Busco los motivos del abandono de mi escritura. Soy demasiado cerebral para la poesía y demasiado sensible para la prosa. No encuentro mi lugar en la literatura como no lo encuentro en la vida. Soy demasiado joven para escribir y demasiado vieja para vivir. Si fuese joven dedicaría mi vida a ser poema y no poeta como dijo Jaime Gil de Biedma, pero se me pasó también esa época.

Ahora chapurreo estas palabras como un niño balbuceante. Palabras con baba de primerizo inexperto o de viejo oxidado. Si supieras el efecto que has causado en mí. Vuelvo a escribir, de cualquier manera, pero vuelvo a escribir. Y eso es porque se me abierto el corazón a las palabras y el arte, que, confieso, empezaba a parecerme una soberana estupidez, ahora me explica cosas que me sirven, quizá para contarte, quizá para pensarte, o escribirte, o leerte desde otro lugar. Quizá para sublimar lo poco de bueno que hay en mi y que tú lo veas. Y temo que desaparezcas y te lleves contigo esto que ha nacido en mí. No lo hagas. Por favor. Quédate. Sigamos leyéndonos. Aunque sea en la distancia y sin tenernos nunca (-porque nunca nos tendremos-) déjate imaginar.

Tantas veces te invoco a lo largo del día que temo que un día lleguen hasta ti mis palabras delirantes y te alejes de mi y de mi demencia, de mi miedo, de esta soledad que se confunde conmigo de tan antigua y tan cercana, soledad madre, hermana gemela, el único pariente de mi irreversible orfandad.

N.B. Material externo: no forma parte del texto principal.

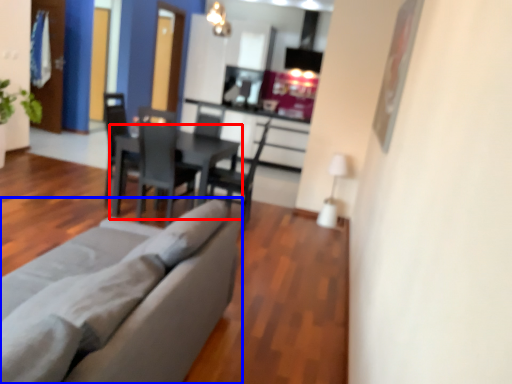 Question: Which object appears closest to the camera in this image, table (highlighted by a red box) or studio couch (highlighted by a blue box)?

Choices:
 (A) table
 (B) studio couch

Answer: (B) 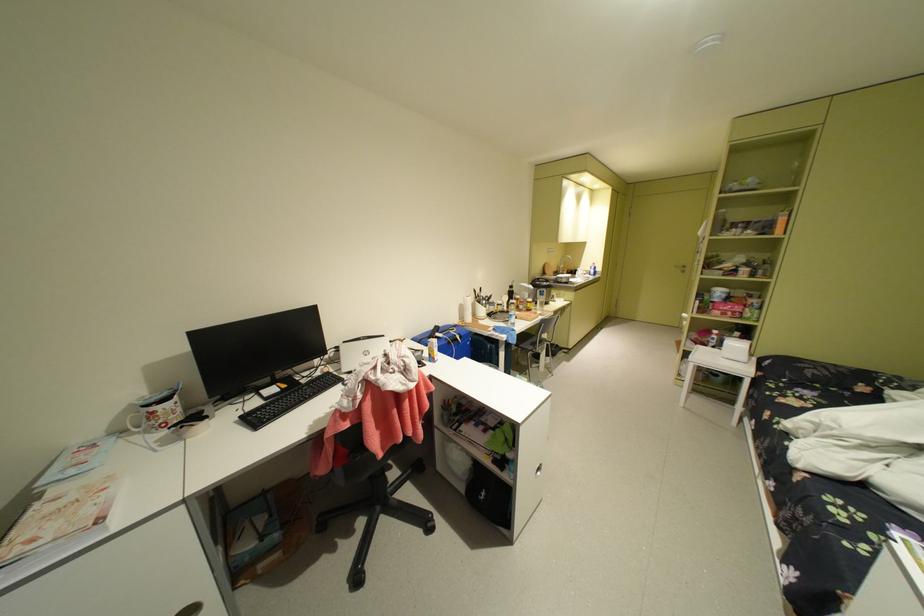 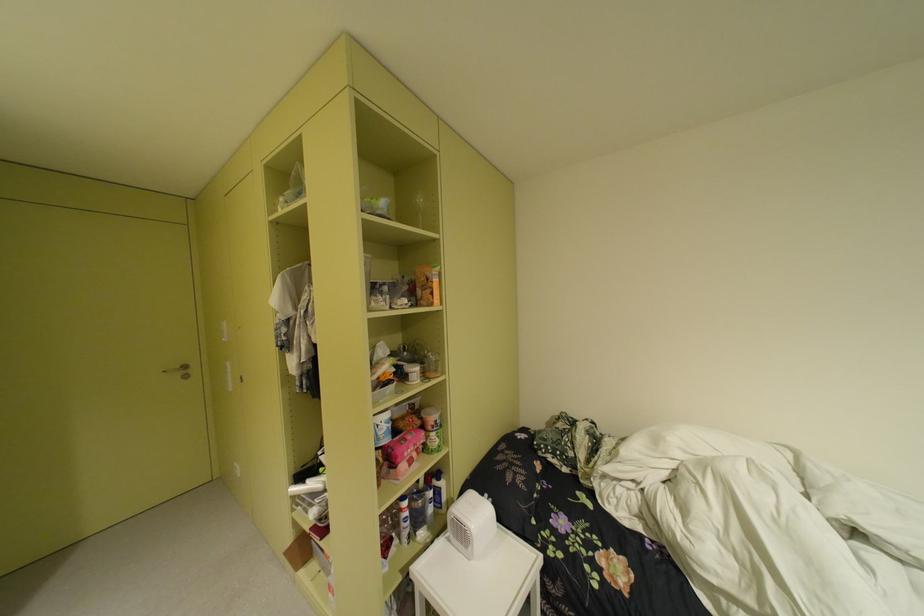 Find the pixel in the second image that matches (760,232) in the first image.

(417, 301) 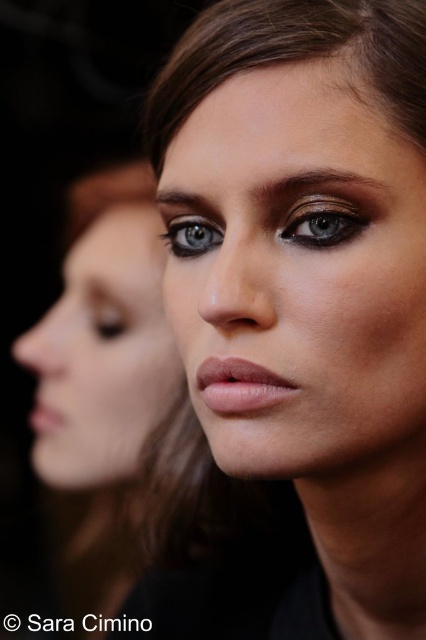 You are a makeup artist preparing for a photoshoot. You have two products to place on a makeup palette for a client. The matte green eye at center and the matte pink lipstick at lower left. Which product takes up more space on the palette?

The matte pink lipstick at lower left takes up more space on the palette because the matte green eye at center occupies less space than the matte pink lipstick at lower left according to the description.

You are taking a photo and want to focus on the person in the foreground. Which of the two points, point (423, 113) or point (374, 180), is closer to the camera?

Point (423, 113) is further to the camera than point (374, 180), so the point closer to the camera is point (374, 180).

You are a makeup artist preparing to apply eyeliner to both the brown smooth hair at upper center and the dark brown matte eyebrow at upper center. Considering their widths, which object would require a wider eyeliner application area?

The brown smooth hair at upper center has a greater width than the dark brown matte eyebrow at upper center, so the eyeliner application area would need to be wider for the brown smooth hair at upper center. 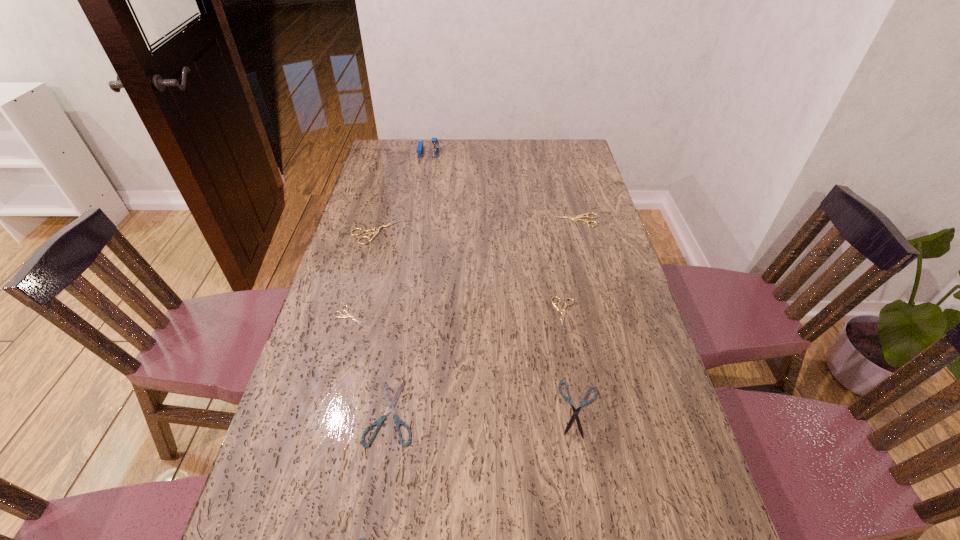 Where is `vacant space located 0.170m on the right of the stapler`? vacant space located 0.170m on the right of the stapler is located at coordinates (478, 152).

You are a GUI agent. You are given a task and a screenshot of the screen. Output one action in this format:
    pyautogui.click(x=<x>, y=<y>)
    Task: Click on the free space located on the back of the tallest shears
    
    Given the screenshot: What is the action you would take?
    pyautogui.click(x=394, y=168)

You are a GUI agent. You are given a task and a screenshot of the screen. Output one action in this format:
    pyautogui.click(x=<x>, y=<y>)
    Task: Click on the vacant space located 0.260m on the left of the sixth shortest shears
    This screenshot has width=960, height=540.
    Given the screenshot: What is the action you would take?
    pyautogui.click(x=480, y=220)

Image resolution: width=960 pixels, height=540 pixels. Identify the location of free space located on the right of the biggest black shears. (579, 413).

This screenshot has width=960, height=540. Find the location of `free region located on the left of the third biggest beige shears`. free region located on the left of the third biggest beige shears is located at coordinates (507, 313).

I want to click on vacant space located 0.160m on the back of the second biggest black shears, so click(x=566, y=330).

Find the location of a particular element. Image resolution: width=960 pixels, height=540 pixels. free space located on the front of the smallest beige shears is located at coordinates (304, 472).

This screenshot has height=540, width=960. In order to click on object that is positioned at the far edge in this screenshot , I will do `click(419, 150)`.

This screenshot has width=960, height=540. I want to click on object that is at the right edge, so click(585, 215).

Find the location of a particular element. This screenshot has width=960, height=540. vacant region at the far edge is located at coordinates (488, 156). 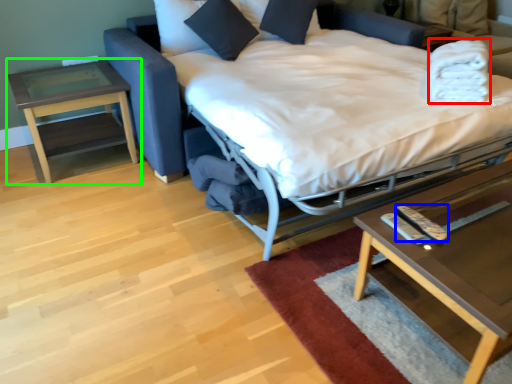 Question: Which is farther away from blanket (highlighted by a red box)? remote (highlighted by a blue box) or table (highlighted by a green box)?

Choices:
 (A) remote
 (B) table

Answer: (B) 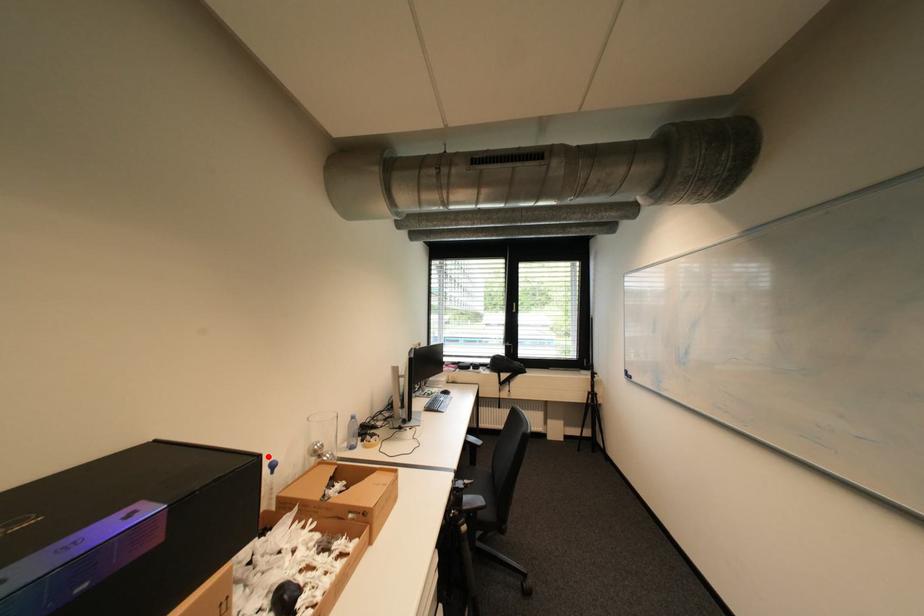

El niño que murió dejó el hueco negro en su lado de la cama como una mancha de aceite, una silueta de cera, y desde entonces nadie ha venido a ocuparlo (¡nadie puede!) sino esta soledad huera y torpe en la que paso las horas. Siento necesidad de hablarte, a ti, a tu breve paso por el mundo. A las noches en las que me despertaba buscándote cuando vivías, a las noches en las que me despertaré buscándote mientras viva. Hablarle a la herida que no cierra, preguntarle por ti a ese Dios que no existe, seguir leyendo cuentos para ti, escribirlos para ti, vivirlos para ti. La herida que sigue alimentándose del dolor atroz de tu recuerdo, que sigue comiéndome y devorándome. Que se abre siniestra y generosa para acoger nuevos dolores y se llena de gusanos de angustia en las tardes vacías. La herida, ojo del huracán, que se contrae falaz como un insecto cuando alguien se sienta a mirarme mientras duermo o me cubre con la sábana.

Me veo rezando como entonces, por el niño que te adivino en los ojos, para que no se vaya nunca, o al menos, no todavía.